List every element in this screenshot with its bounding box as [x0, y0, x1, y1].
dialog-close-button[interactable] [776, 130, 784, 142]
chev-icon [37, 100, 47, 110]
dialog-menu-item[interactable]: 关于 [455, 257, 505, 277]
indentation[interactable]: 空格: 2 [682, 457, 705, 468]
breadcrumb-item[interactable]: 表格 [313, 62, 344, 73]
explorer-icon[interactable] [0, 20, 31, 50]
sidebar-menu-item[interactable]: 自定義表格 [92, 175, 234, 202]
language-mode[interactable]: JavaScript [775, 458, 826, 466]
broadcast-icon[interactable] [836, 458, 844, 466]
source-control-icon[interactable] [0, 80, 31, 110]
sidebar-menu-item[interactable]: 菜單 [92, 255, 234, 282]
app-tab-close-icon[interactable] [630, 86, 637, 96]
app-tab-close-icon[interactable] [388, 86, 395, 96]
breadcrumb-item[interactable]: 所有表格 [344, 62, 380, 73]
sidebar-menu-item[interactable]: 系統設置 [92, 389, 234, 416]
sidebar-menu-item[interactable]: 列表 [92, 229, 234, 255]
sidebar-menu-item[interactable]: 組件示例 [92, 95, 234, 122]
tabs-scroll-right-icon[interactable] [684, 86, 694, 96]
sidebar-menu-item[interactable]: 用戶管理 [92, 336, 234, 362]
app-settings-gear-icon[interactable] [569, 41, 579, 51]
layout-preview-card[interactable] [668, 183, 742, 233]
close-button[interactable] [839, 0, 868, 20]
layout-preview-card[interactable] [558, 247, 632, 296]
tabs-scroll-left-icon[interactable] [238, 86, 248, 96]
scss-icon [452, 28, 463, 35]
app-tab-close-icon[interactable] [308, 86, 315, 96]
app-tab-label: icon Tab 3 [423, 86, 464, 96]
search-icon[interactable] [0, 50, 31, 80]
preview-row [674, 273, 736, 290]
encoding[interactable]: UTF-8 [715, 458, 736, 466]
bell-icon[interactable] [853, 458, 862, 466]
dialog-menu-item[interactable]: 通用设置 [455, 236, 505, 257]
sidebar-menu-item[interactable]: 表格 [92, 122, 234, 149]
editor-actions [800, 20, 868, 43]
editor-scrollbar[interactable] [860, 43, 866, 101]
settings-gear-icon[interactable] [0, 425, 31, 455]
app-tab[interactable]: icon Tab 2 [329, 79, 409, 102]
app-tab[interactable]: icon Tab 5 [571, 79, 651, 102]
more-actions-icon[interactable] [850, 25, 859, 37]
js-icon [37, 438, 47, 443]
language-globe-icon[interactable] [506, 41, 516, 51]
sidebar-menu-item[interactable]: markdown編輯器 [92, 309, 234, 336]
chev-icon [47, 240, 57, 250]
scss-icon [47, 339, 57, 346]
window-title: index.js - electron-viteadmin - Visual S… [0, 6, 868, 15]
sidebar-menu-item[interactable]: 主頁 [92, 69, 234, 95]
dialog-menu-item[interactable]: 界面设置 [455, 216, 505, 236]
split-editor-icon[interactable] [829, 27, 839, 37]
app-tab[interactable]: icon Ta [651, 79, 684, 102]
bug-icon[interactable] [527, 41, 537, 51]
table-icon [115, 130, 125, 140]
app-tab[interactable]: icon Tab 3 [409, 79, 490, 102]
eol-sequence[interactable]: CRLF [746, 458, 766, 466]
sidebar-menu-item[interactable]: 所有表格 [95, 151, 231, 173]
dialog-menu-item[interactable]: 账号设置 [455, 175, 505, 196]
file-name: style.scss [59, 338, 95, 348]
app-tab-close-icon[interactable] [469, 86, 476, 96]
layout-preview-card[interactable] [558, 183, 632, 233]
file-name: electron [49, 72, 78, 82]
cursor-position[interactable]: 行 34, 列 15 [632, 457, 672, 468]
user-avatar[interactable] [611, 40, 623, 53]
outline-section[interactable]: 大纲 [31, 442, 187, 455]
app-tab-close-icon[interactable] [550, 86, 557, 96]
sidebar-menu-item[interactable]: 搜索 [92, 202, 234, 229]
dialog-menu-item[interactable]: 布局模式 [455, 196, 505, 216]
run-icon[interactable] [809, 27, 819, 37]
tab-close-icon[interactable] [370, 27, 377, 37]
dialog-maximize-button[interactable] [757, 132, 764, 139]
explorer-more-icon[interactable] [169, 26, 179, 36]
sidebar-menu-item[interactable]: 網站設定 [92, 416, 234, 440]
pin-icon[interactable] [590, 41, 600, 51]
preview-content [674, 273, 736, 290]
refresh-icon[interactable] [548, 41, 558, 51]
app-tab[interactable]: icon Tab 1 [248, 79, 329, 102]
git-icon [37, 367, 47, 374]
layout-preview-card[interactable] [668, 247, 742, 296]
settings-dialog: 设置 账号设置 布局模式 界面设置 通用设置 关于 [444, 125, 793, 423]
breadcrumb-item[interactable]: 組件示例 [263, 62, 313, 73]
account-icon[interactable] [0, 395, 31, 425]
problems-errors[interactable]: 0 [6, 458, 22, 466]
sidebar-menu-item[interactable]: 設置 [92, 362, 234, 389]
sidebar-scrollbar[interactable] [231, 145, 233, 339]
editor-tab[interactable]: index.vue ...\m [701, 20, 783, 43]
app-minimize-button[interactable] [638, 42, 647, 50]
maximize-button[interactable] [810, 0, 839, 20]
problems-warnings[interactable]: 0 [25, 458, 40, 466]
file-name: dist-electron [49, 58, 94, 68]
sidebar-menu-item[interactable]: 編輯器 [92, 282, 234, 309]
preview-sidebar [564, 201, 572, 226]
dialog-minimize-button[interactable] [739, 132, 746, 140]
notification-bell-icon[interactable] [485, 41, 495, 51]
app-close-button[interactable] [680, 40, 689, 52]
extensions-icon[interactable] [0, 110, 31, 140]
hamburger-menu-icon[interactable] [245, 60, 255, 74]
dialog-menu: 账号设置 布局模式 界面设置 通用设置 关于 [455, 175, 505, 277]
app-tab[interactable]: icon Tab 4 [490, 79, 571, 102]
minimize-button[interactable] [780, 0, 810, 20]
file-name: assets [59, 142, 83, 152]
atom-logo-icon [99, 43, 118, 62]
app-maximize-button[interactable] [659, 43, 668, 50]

__Problem to work on__.
Every record must be repeated precisely and in full.

__Result of this exercise__.
List every element in this screenshot with its bounding box as [x0, y0, x1, y1].
dialog-close-button[interactable] [776, 130, 784, 142]
chev-icon [37, 100, 47, 110]
dialog-menu-item[interactable]: 关于 [455, 257, 505, 277]
indentation[interactable]: 空格: 2 [682, 457, 705, 468]
breadcrumb-item[interactable]: 表格 [313, 62, 344, 73]
explorer-icon[interactable] [0, 20, 31, 50]
sidebar-menu-item[interactable]: 自定義表格 [92, 175, 234, 202]
language-mode[interactable]: JavaScript [775, 458, 826, 466]
broadcast-icon[interactable] [836, 458, 844, 466]
source-control-icon[interactable] [0, 80, 31, 110]
sidebar-menu-item[interactable]: 菜單 [92, 255, 234, 282]
app-tab-close-icon[interactable] [630, 86, 637, 96]
app-tab-close-icon[interactable] [388, 86, 395, 96]
breadcrumb-item[interactable]: 所有表格 [344, 62, 380, 73]
sidebar-menu-item[interactable]: 系統設置 [92, 389, 234, 416]
sidebar-menu-item[interactable]: 列表 [92, 229, 234, 255]
sidebar-menu-item[interactable]: 組件示例 [92, 95, 234, 122]
tabs-scroll-right-icon[interactable] [684, 86, 694, 96]
sidebar-menu-item[interactable]: 用戶管理 [92, 336, 234, 362]
app-settings-gear-icon[interactable] [569, 41, 579, 51]
layout-preview-card[interactable] [668, 183, 742, 233]
close-button[interactable] [839, 0, 868, 20]
layout-preview-card[interactable] [558, 247, 632, 296]
tabs-scroll-left-icon[interactable] [238, 86, 248, 96]
scss-icon [452, 28, 463, 35]
app-tab-close-icon[interactable] [308, 86, 315, 96]
app-tab-label: icon Tab 3 [423, 86, 464, 96]
search-icon[interactable] [0, 50, 31, 80]
preview-row [674, 273, 736, 290]
encoding[interactable]: UTF-8 [715, 458, 736, 466]
bell-icon[interactable] [853, 458, 862, 466]
dialog-menu-item[interactable]: 通用设置 [455, 236, 505, 257]
sidebar-menu-item[interactable]: 表格 [92, 122, 234, 149]
editor-actions [800, 20, 868, 43]
editor-scrollbar[interactable] [860, 43, 866, 101]
settings-gear-icon[interactable] [0, 425, 31, 455]
app-tab[interactable]: icon Tab 2 [329, 79, 409, 102]
app-tab[interactable]: icon Tab 5 [571, 79, 651, 102]
more-actions-icon[interactable] [850, 25, 859, 37]
js-icon [37, 438, 47, 443]
language-globe-icon[interactable] [506, 41, 516, 51]
sidebar-menu-item[interactable]: markdown編輯器 [92, 309, 234, 336]
chev-icon [47, 240, 57, 250]
scss-icon [47, 339, 57, 346]
window-title: index.js - electron-viteadmin - Visual S… [0, 6, 868, 15]
sidebar-menu-item[interactable]: 主頁 [92, 69, 234, 95]
dialog-menu-item[interactable]: 界面设置 [455, 216, 505, 236]
split-editor-icon[interactable] [829, 27, 839, 37]
app-tab[interactable]: icon Ta [651, 79, 684, 102]
bug-icon[interactable] [527, 41, 537, 51]
table-icon [115, 130, 125, 140]
app-tab[interactable]: icon Tab 3 [409, 79, 490, 102]
eol-sequence[interactable]: CRLF [746, 458, 766, 466]
sidebar-menu-item[interactable]: 所有表格 [95, 151, 231, 173]
dialog-menu-item[interactable]: 账号设置 [455, 175, 505, 196]
file-name: style.scss [59, 338, 95, 348]
app-tab-close-icon[interactable] [469, 86, 476, 96]
layout-preview-card[interactable] [558, 183, 632, 233]
file-name: electron [49, 72, 78, 82]
cursor-position[interactable]: 行 34, 列 15 [632, 457, 672, 468]
user-avatar[interactable] [611, 40, 623, 53]
outline-section[interactable]: 大纲 [31, 442, 187, 455]
app-tab-close-icon[interactable] [550, 86, 557, 96]
sidebar-menu-item[interactable]: 搜索 [92, 202, 234, 229]
dialog-menu-item[interactable]: 布局模式 [455, 196, 505, 216]
run-icon[interactable] [809, 27, 819, 37]
tab-close-icon[interactable] [370, 27, 377, 37]
dialog-maximize-button[interactable] [757, 132, 764, 139]
explorer-more-icon[interactable] [169, 26, 179, 36]
sidebar-menu-item[interactable]: 網站設定 [92, 416, 234, 440]
pin-icon[interactable] [590, 41, 600, 51]
preview-content [674, 273, 736, 290]
refresh-icon[interactable] [548, 41, 558, 51]
app-tab[interactable]: icon Tab 1 [248, 79, 329, 102]
git-icon [37, 367, 47, 374]
layout-preview-card[interactable] [668, 247, 742, 296]
settings-dialog: 设置 账号设置 布局模式 界面设置 通用设置 关于 [444, 125, 793, 423]
breadcrumb-item[interactable]: 組件示例 [263, 62, 313, 73]
account-icon[interactable] [0, 395, 31, 425]
problems-errors[interactable]: 0 [6, 458, 22, 466]
sidebar-menu-item[interactable]: 設置 [92, 362, 234, 389]
sidebar-scrollbar[interactable] [231, 145, 233, 339]
editor-tab[interactable]: index.vue ...\m [701, 20, 783, 43]
app-minimize-button[interactable] [638, 42, 647, 50]
maximize-button[interactable] [810, 0, 839, 20]
problems-warnings[interactable]: 0 [25, 458, 40, 466]
file-name: dist-electron [49, 58, 94, 68]
sidebar-menu-item[interactable]: 編輯器 [92, 282, 234, 309]
preview-sidebar [564, 201, 572, 226]
dialog-minimize-button[interactable] [739, 132, 746, 140]
notification-bell-icon[interactable] [485, 41, 495, 51]
app-close-button[interactable] [680, 40, 689, 52]
extensions-icon[interactable] [0, 110, 31, 140]
hamburger-menu-icon[interactable] [245, 60, 255, 74]
dialog-menu: 账号设置 布局模式 界面设置 通用设置 关于 [455, 175, 505, 277]
app-tab[interactable]: icon Tab 4 [490, 79, 571, 102]
minimize-button[interactable] [780, 0, 810, 20]
file-name: assets [59, 142, 83, 152]
atom-logo-icon [99, 43, 118, 62]
app-maximize-button[interactable] [659, 43, 668, 50]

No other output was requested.